RAL Tier1 weekly operations castor 04/06/2012

From GridPP Wiki
Jump to: navigation, search

Operations News

  • Switched from LSF to TM for Gen and CMS
  • Repack stager database moved to a host running 11g, so we can now upgrade it to 2.1.12
  • DLF database was re-initialized this week to try to improve its performance

Operations Problems

  • (Wed) Inaccessible files reported by ALICE were found out to be timeouts within XRD manager.

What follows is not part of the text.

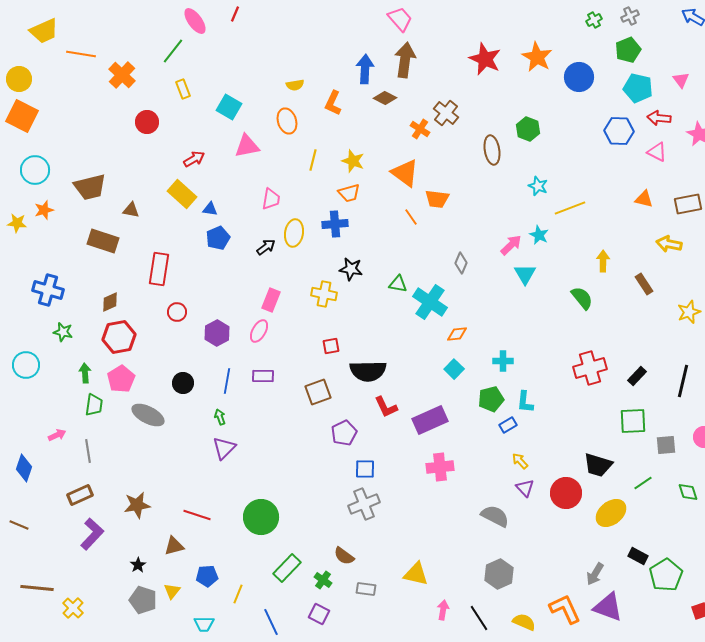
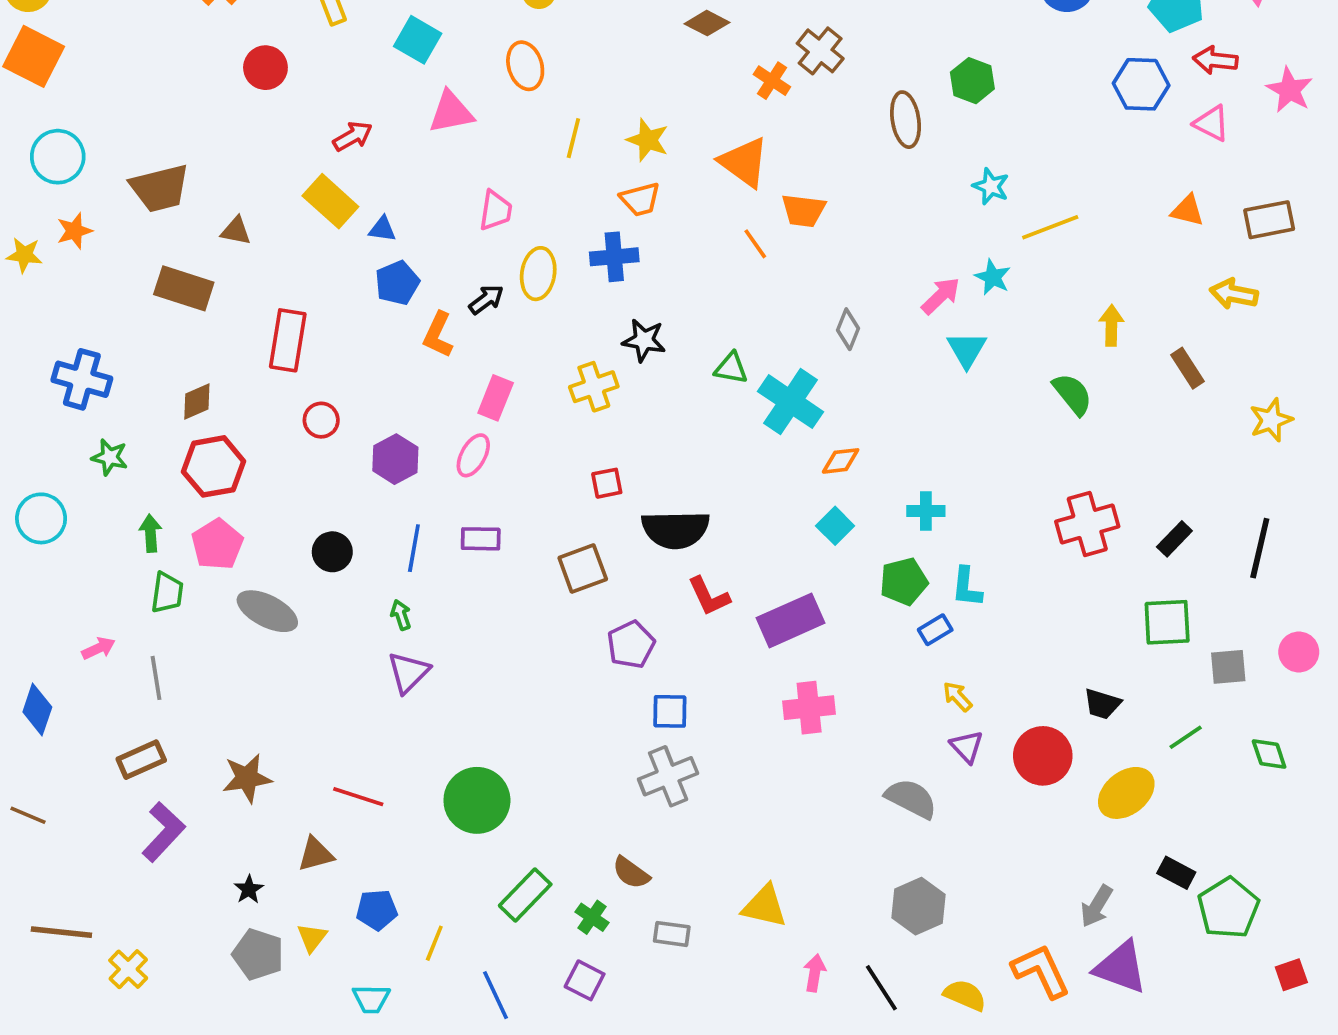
orange L-shape: (333, 103) -> (438, 335), moved
yellow cross: (324, 294) -> (594, 387), turned -30
black trapezoid: (598, 465) -> (1102, 704), size x0.7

The timeout threshold was raised from 30s to 60s which improved things.
  • (Thu) CMS migrations stopped due to interference between mighunters. fixed the problem on Friday and the queue went down successfully.
  • (Fri) LHCb SRMs became unresponsive overnight, possibly due to a memory leak with logprocessors repeatedly trying to contact the unavailable database during its upgrade

Blocking Issues

none

Planned, Scheduled and Cancelled Interventions

Entries in/planned to go to GOCDB

Description Start End Type Affected VO(s) Lead by
CIP 2.2.0 upgrade (STC) 06/06/12 09:00 06/06/12 10:00 (Internal) All Matthew
Switch from LSF to Transfer Manager 07/06/12 09:00 07/06/12 11:00 Downtime ATLAS Matthew
2.1.11-9 upgrade (STC) 13/06/12 09:00 13/06/12 14:00 Downtime All Matthew
ORACLE 11g upgrade (STC) 27/06/12 09:00 27/06/12 17:00 Downtime All Rich

Advanced Planning

Tasks

  • Test and re-apply CIP upgrade (Jens, Matthew)
  • Test and certify 2.1.12-4 and 2.1.11-9 (Matthew, Chris)
  • Stress testing of Transfer Manager (TM) (Shaun, All) DONE
  • Ganglia monitoring for TM (Rob, Chris) DONE
  • Re-instantiate certification on HyperV VMs using Quattor+Puppet (Rob)
  • Stress testing of CV11 generation disk servers on preprod (Rob, Matthew) DONE
  • Selection of disk-only prototype solution (Shaun, Rob, Brian, James)

Interventions

  • Upgrade repack to 2.1.12-4 (Jun)
  • Upgrade Castor Facilities and Tier1 instances to 2.1.11-9 (Jun)
  • Upgrade to 2.1.12 on Tier1 instances once we are happy with TM and TG in performance (Jul)

Staffing

  • Castor on Call person: Shaun
  • Staff absence/out of the office:
    • (Mon/Tue) Public holiday